German also has both variants: "machen" and "tun", though in usage machen far outweighs tun, and can confuse English speakers as machen is used for many instances where English would require "do".

March 30, 2016


Yes, it can mean both to do or to make. Russian speakers have a lot of trouble choosing whether to use the verb "do" or "make" for this reason.

November 13, 2015


Yes it can be. It's the verb form of the word дело, by the way.

December 3, 2015


One could wish that Duolingo didn't offer so many opportunities for juvenile japeries.

April 30, 2016


What indeed???

November 24, 2015


She is eating her cake in this bed!

June 1, 2018


Секс со миой.

August 12, 2017


Это мой самый любимый вопрос в курсе!

February 2, 2018


"what is she doing in bed?"

November 4, 2015


Yeah, "on the bed" and "in bed" mean a bit different things in both Russian and English and are translated as "на кровати" and "в кровати" respectively. Very often on = на and in = в.

November 4, 2015


It is more like "в кровати". Anyways you can try to report it

November 4, 2015


"in bed" was accepted for me just now (Aug 2017).

August 22, 2017


What is there about this sentence that renders making unacceptable?

October 21, 2016



June 7, 2017


The object of the preposition на is in Prepositional case when на is used in connection with location. When на involves movement, the object is in Accusative case.

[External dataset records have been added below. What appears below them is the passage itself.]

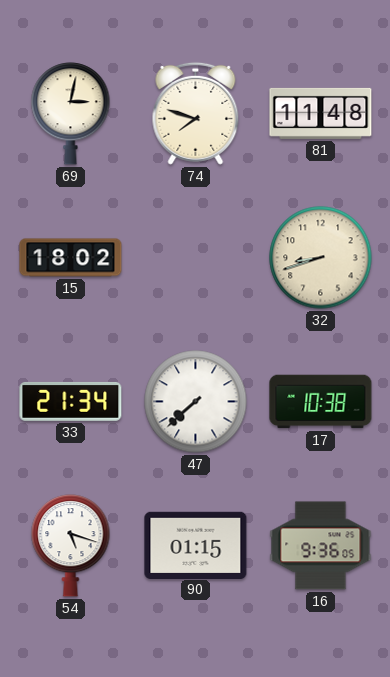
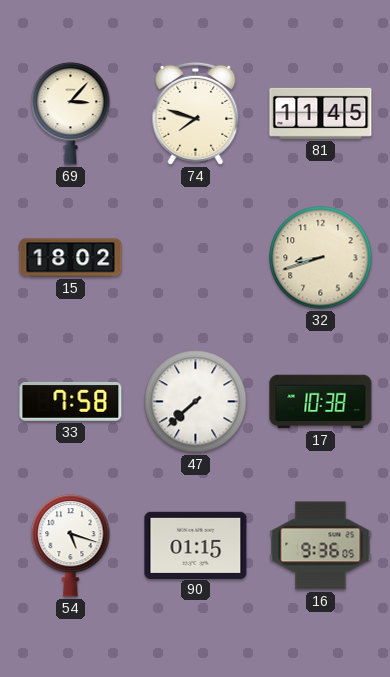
69: 3:02 -> 3:07
81: 11:48 -> 11:45
33: 21:34 -> 7:58
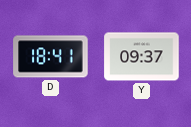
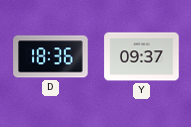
D: 18:41 -> 18:36
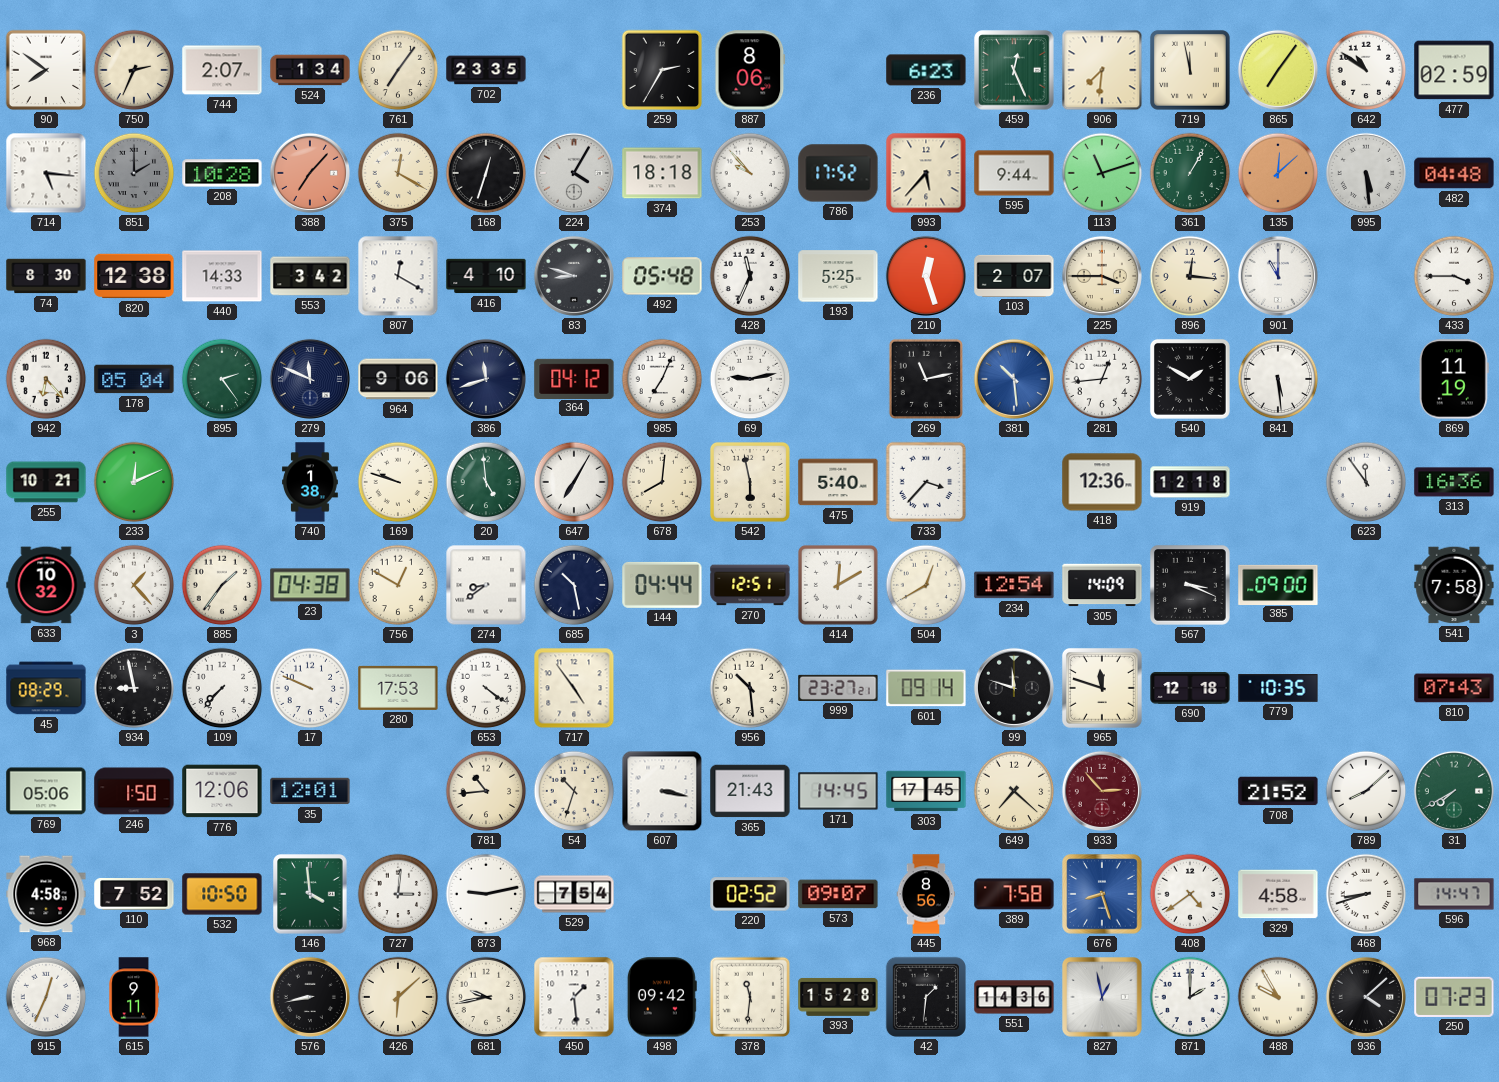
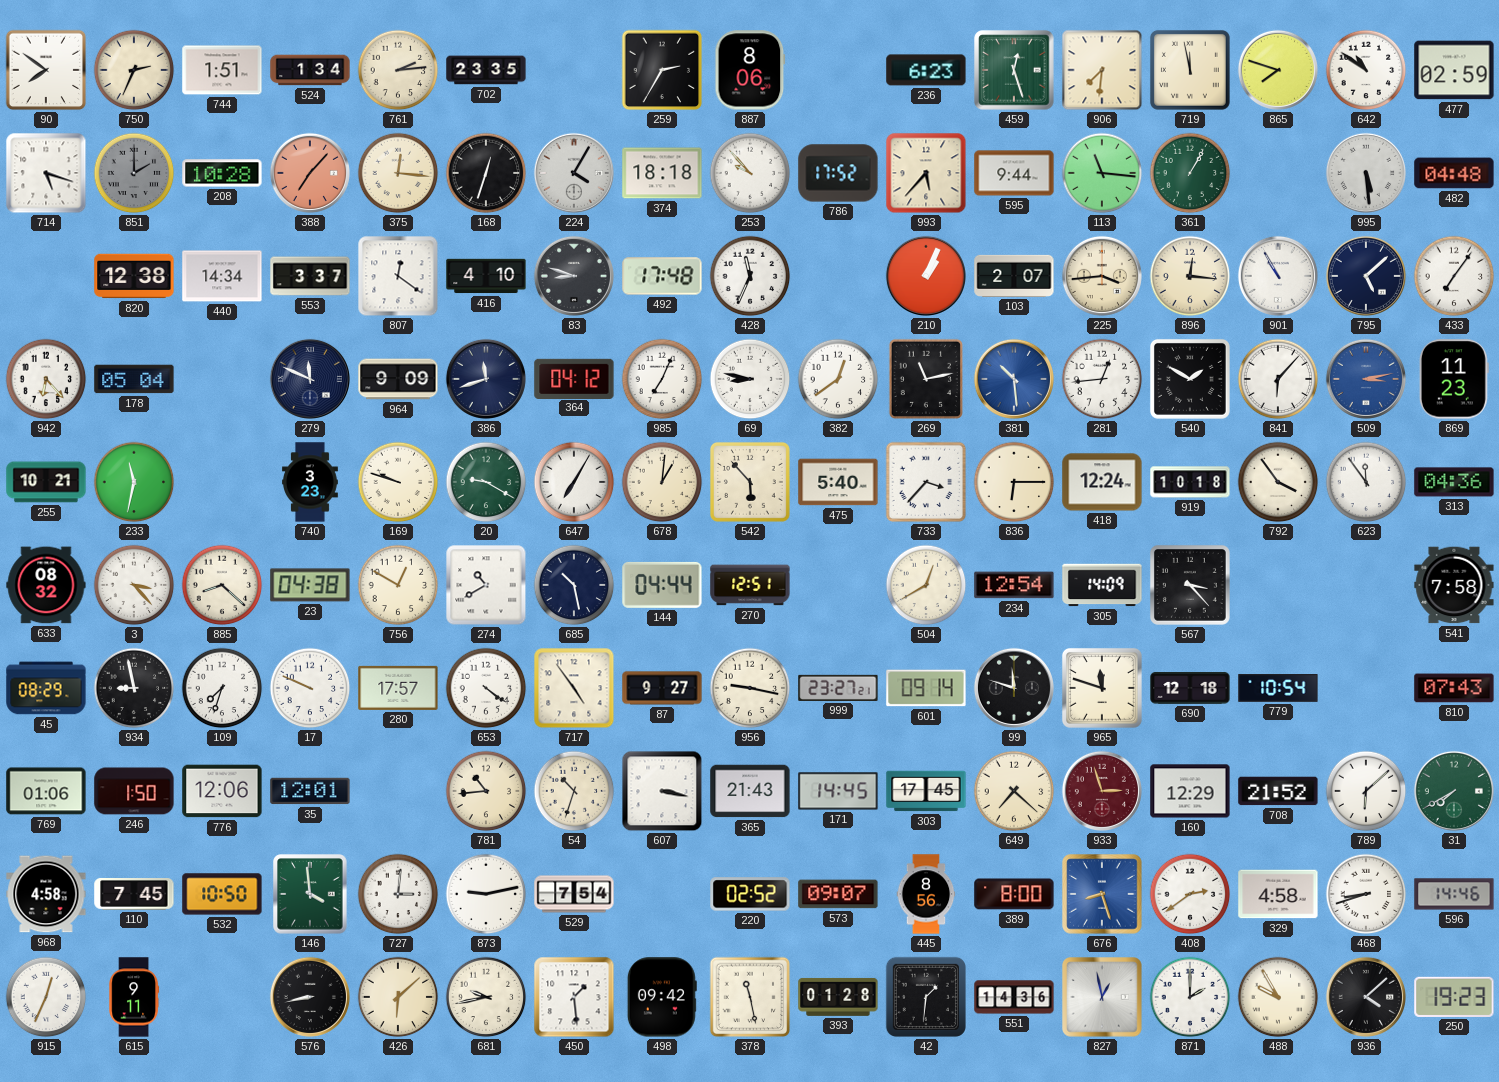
744: 2:07 -> 1:51
761: 7:06 -> 2:14
459: 12:26 -> 12:27
865: 7:06 -> 7:48
714: 5:16 -> 5:18
375: 12:20 -> 12:16
113: 11:12 -> 11:16
135: 12:08 -> none
74: 8:30 -> none
440: 14:33 -> 14:34
553: 3:42 -> 3:37
807: 12:20 -> 12:21
492: 05:48 -> 17:48
193: 5:25 -> none
210: 12:27 -> 1:04
225: 3:45 -> 3:44
901: 11:00 -> 10:55
795: none -> 5:08
433: 3:45 -> 7:06
895: 2:24 -> none
964: 9:06 -> 9:09
69: 9:13 -> 8:47
382: none -> 12:39
841: 5:29 -> 6:07
509: none -> 3:13
869: 11:19 -> 11:23
233: 12:11 -> 11:32
740: 1:38 -> 3:23
20: 4:59 -> 9:20
678: 8:01 -> 1:01
542: 5:58 -> 5:53
836: none -> 6:15
418: 12:36 -> 12:24
919: 12:18 -> 10:18
792: none -> 3:54
313: 16:36 -> 04:36
633: 10:32 -> 08:32
3: 1:23 -> 3:23
885: 1:36 -> 8:22
274: 8:39 -> 10:40
414: 12:10 -> none
567: 3:19 -> 3:23
385: 09:00 -> none
109: 7:37 -> 7:33
280: 17:53 -> 17:57
87: none -> 9:27
956: 10:29 -> 9:17
779: 10:35 -> 10:54
769: 05:06 -> 01:06
933: 2:53 -> 2:57
160: none -> 12:29
789: 8:08 -> 6:08
110: 7:52 -> 7:45
389: 7:58 -> 8:00
408: 4:39 -> 2:39
596: 14:47 -> 14:46
378: 11:31 -> 11:28
393: 15:28 -> 01:28
250: 07:23 -> 19:23
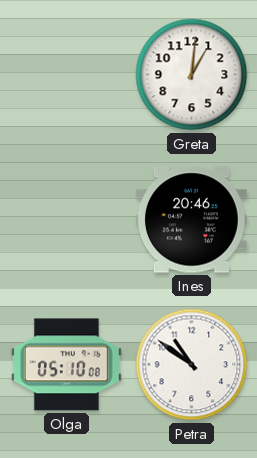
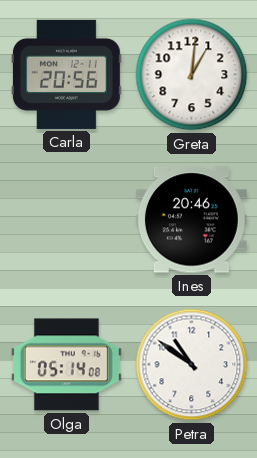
Carla: none -> 20:56
Olga: 05:10 -> 05:14
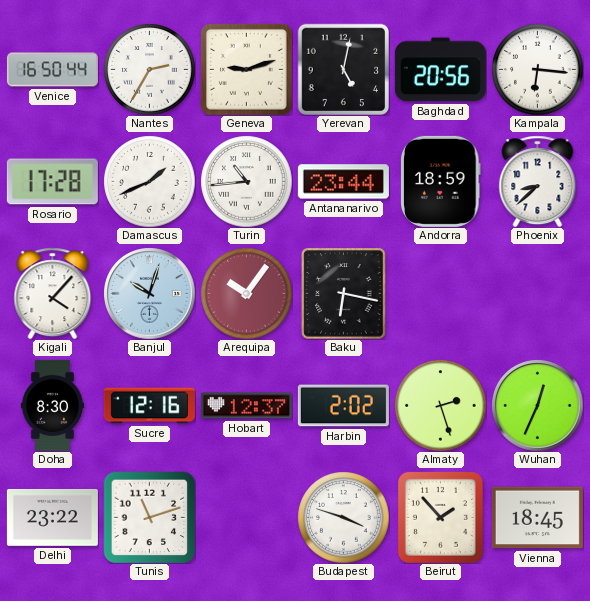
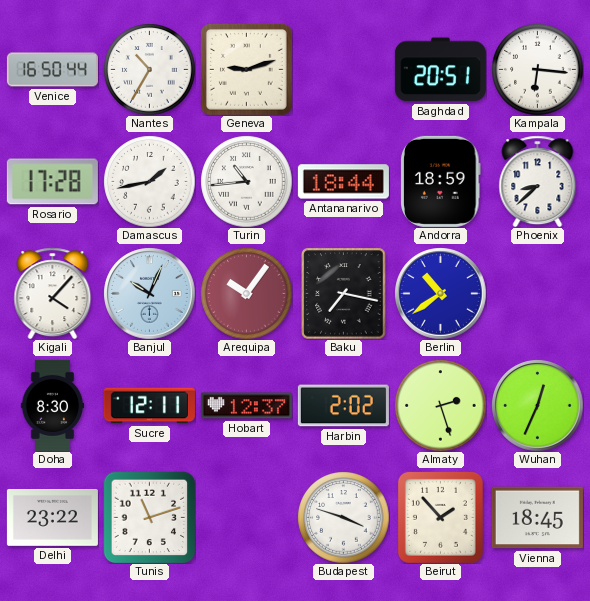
Nantes: 2:35 -> 10:35
Yerevan: 5:02 -> none
Baghdad: 20:56 -> 20:51
Damascus: 1:41 -> 1:43
Antananarivo: 23:44 -> 18:44
Banjul: 10:03 -> 10:04
Baku: 6:17 -> 7:17
Berlin: none -> 10:39
Sucre: 12:16 -> 12:11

The Prepositional ending for (feminine) кровать is и, which is used here.

The Accusative ending is ь (unchanged), which is not used here.

My conclusion is that the movement which causes the case to change from Prepositional to Accusative is movement which is not on bed, but more like towards the bed.

August 7, 2017


Мы знаем

August 11, 2018


So, why isn't "what is she making on the bed" correct?

October 7, 2018


I don't know, what does it LOOK like she is doing, Karen??

February 21, 2019



June 30, 2019


This isn't as kinky as you think :))) Она doesn't strictly refer to a female, but to a feminine noun. It's easy for me to understand because I speak Romanian and French and this way it's easier for me to make an analogy. Coincidence or not, the noun "plate" is a feminine noun in Romanian too. For example: - Unde e farfuria? Где тарелка? Where's the plate? - Ea (farfuria) e pe pat. Она (тапрелка) на кровати. It (the plate) is on the bed. - Ce face ea (farfuria) pe pat? Что она (тарелка) делает на кровати? What is it (the plate) doing on the bed?